Here $d/c = b/a$, so the equation above is equivalent to:

$$
f = B - bA/a
$$

In [None]:
# TODO: implement interpolation with error
def interpolate_with_error(points):
    pass

## Some additional comments on [interpolation with error](#interpolation-with-error)
Interpolation with error is the basis of Reed-Soloman code. In fact, we have everything needed to describe Reed-Soloman code in full:

- Each instance of a Reed-Soloman code is parameterized by:
    - some finite field $\mathbb{K}$, which induces a polynomial ring \mathbb{K}[x]$.
    - non-negative integers $n, t$ such that $2t < n$. $n$ is the codeword size (each codeword is $n$ field element), and $t$ is the error-correcting capacity
    - $n$ distinct field elements $\alpha_1, \alpha_2, \ldots, \alpha_n \in \mathbb{K}$ 
- The message space is $\mathcal{M} = \mathbb{K}^{n - 2t}$. To encode a message $m = (m_0, m_1, \ldots, m_{n - 2t - 1})$, first define a polynomial $f = m_0 + m_1 x + \ldots + m_{n - 2t - 1}x^{n - 2t - 1} \in \mathbb{K}[x]$, then evaluate $f$ at each of $\alpha_1, \alpha_2, \ldots, \alpha_n$: $f(\vec{\alpha}) = (f(\alpha_1), f(\alpha_2), \ldots, f(\alpha_n)) \in \mathbb{K}^n$. Output $f(\vec{\alpha})$ is the codeword.
- The decoder receives some $\vec{r} = (r_1, r_2, \ldots, r_n) \in \mathbb{K}^n$ as the input. If $\vec{r}$ contains no more than $t$ errors, then applying the "Interpolation with error" algorithm allows the decoder to recover $f$. From here it's trivial to recover the message.

# Binary Goppa Code
Here we provide an incomplete introduction to the Binary Goppa Code with an emphasis on the decoding procedure.

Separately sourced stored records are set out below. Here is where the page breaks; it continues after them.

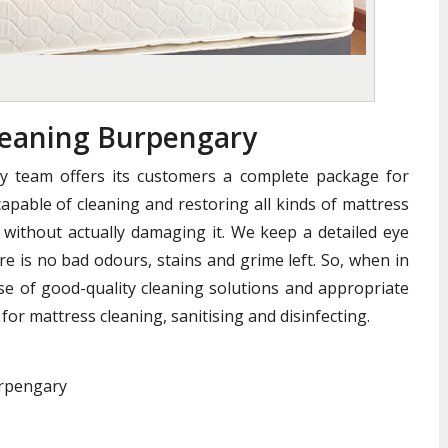
eaning Burpengary
y team offers its customers a complete package for
apable of cleaning and restoring all kinds of mattress
without actually damaging it. We keep a detailed eye
e is no bad odours, stains and grime left. So, when in
se of good-quality cleaning solutions and appropriate
for mattress cleaning, sanitising and disinfecting.
urpengary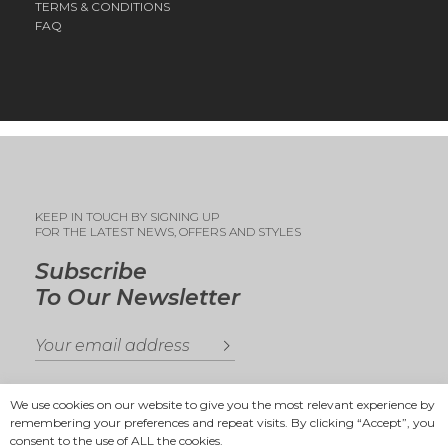
TERMS & CONDITIONS
FAQ
KEEP IN TOUCH BY SIGNING UP
FOR THE LATEST NEWS, OFFERS AND STYLES
Subscribe
To Our Newsletter
We use cookies on our website to give you the most relevant experience by
remembering your preferences and repeat visits. By clicking “Accept”, you
consent to the use of ALL the cookies.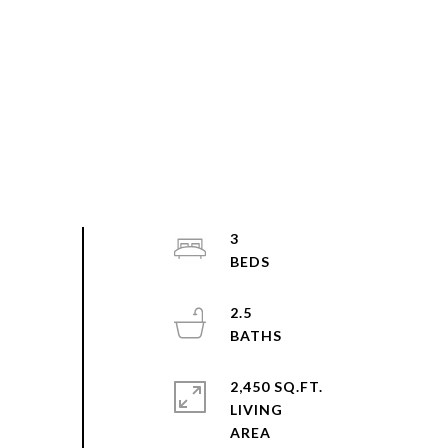
3
2.5
2,450 SQ.FT.
LIVING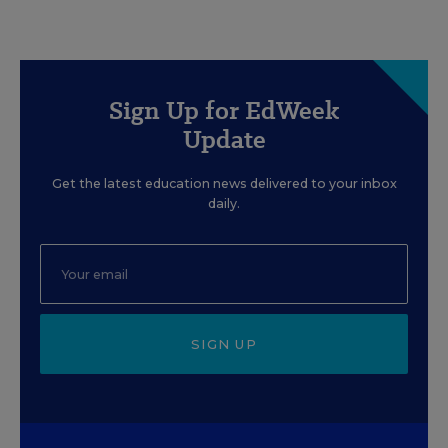
Sign Up for EdWeek
Update
Get the latest education news delivered to your inbox
daily.
SIGN UP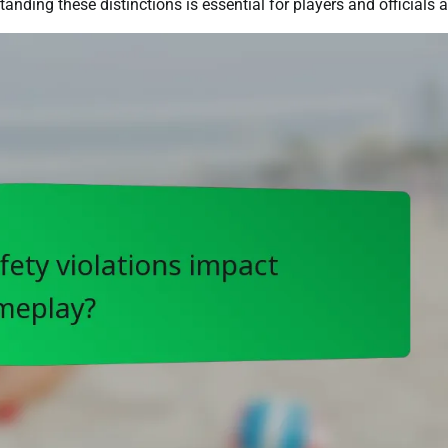
nding these distinctions is essential for players and officials a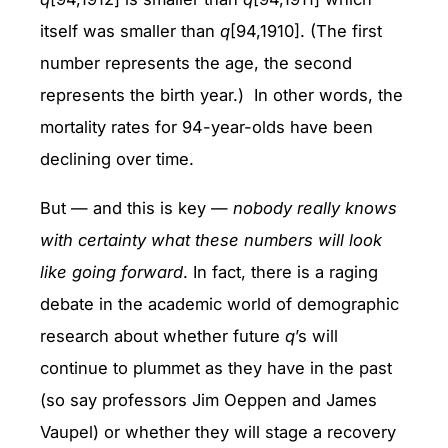
itself was smaller than
q
[94,1910]. (The first
number represents the age, the second
represents the birth year.) In other words, the
mortality rates for 94-year-olds have been
declining over time.
But — and this is key —
nobody really knows
with certainty what these numbers will look
like going forward
. In fact, there is a raging
debate in the academic world of demographic
research about whether future
q
’s will
continue to plummet as they have in the past
(so say professors Jim Oeppen and James
Vaupel) or whether they will stage a recovery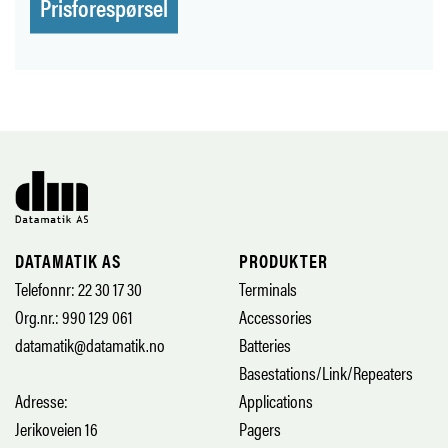
Prisforespørsel
DATAMATIK AS
PRODUKTER
Telefonnr: 22 30 17 30
Terminals
Org.nr.: 990 129 061
Accessories
datamatik@datamatik.no
Batteries
Basestations/Link/Repeaters
Adresse:
Applications
Jerikoveien 16
Pagers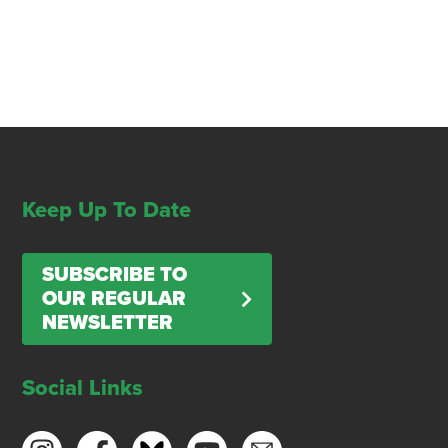
Keep Up To Date
SUBSCRIBE TO
OUR REGULAR
NEWSLETTER
Social Links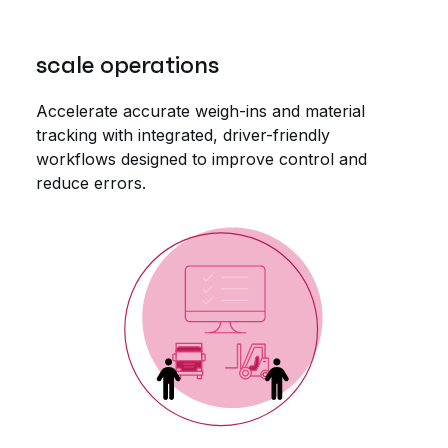
scale operations
Accelerate accurate weigh-ins and material
tracking with integrated, driver-friendly
workflows designed to improve control and
reduce errors.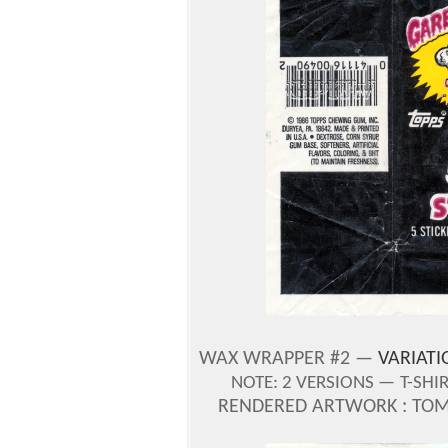
WAX WRAPPER #2 —
VARIATI
NOTE:
2 VERSIONS —
T-SHI
RENDERED ARTWORK : TOM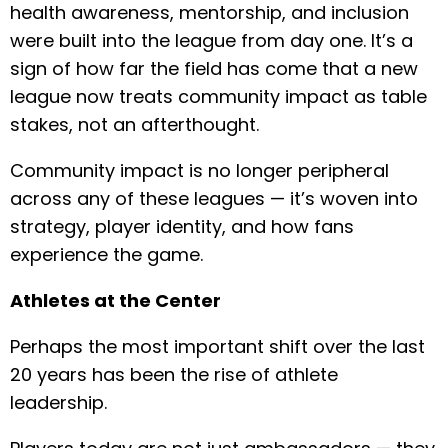
health awareness, mentorship, and inclusion
were built into the league from day one. It’s a
sign of how far the field has come that a new
league now treats community impact as table
stakes, not an afterthought.
Community impact is no longer peripheral
across any of these leagues — it’s woven into
strategy, player identity, and how fans
experience the game.
Athletes at the Center
Perhaps the most important shift over the last
20 years has been the rise of athlete
leadership.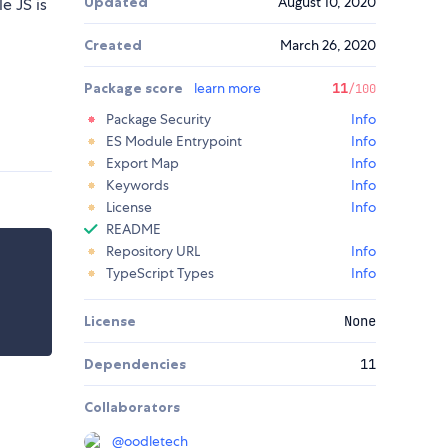
Updated
August 10, 2020
e JS is
Created
March 26, 2020
Package score
learn more
11
/100
Package Security
Info
ES Module Entrypoint
Info
Export Map
Info
Keywords
Info
License
Info
README
Repository URL
Info
TypeScript Types
Info
License
None
Dependencies
11
Collaborators
@
oodletech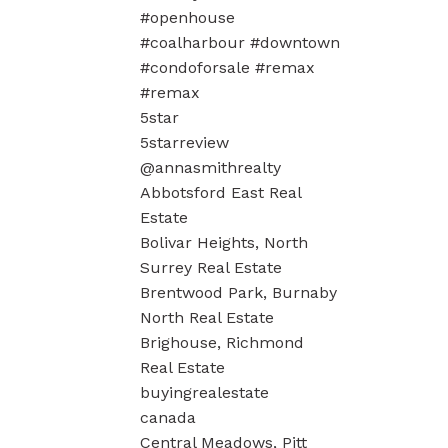
#openhouse
#coalharbour #downtown
#condoforsale #remax
#remax
5star
5starreview
@annasmithrealty
Abbotsford East Real
Estate
Bolivar Heights, North
Surrey Real Estate
Brentwood Park, Burnaby
North Real Estate
Brighouse, Richmond
Real Estate
buyingrealestate
canada
Central Meadows, Pitt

Each instance of a Binary Goppa code is parameterized by:
- Base field $\mathbb{K}$ that contains $\mathbb{F}_2$ ($\mathbb{K}$ is typically $\mathbb{F}_{2^m}$)
- Non-negative integers $n, t$ such that $2t < n$
- $n$ distinct field elements $\alpha_1, \alpha_2, \ldots, \alpha_n$
- An irreducible square-free polynomial $g \in \mathbb{K}[x]$ of degree $t$ such that $g(\alpha_i) \neq 0$ for all $1 \leq i \leq n$, or equivalently $\gcd(A, g) = 1$ where $A = \prod_{i=1}^n (x-\alpha_i)$

Let $A = \prod_{i=1}^n(x - \alpha_i)$, the set of codewords is as follows:

$$
\mathcal{C} = \left\{
    \mathbf{c} = (c_1, c_2, \ldots, c_n) \in \mathbb{F}_2^n 
    \mid \sum_{i=1}^n \frac{c_i A}{x - \alpha_i} \equiv 0 \mod g
\right\}
$$

For the purpose of understanding the classic McEliece cryptosystem, we don't need to know the encoding routine. This is because the Goppa decoding routine actually directly recovers the codeword/error.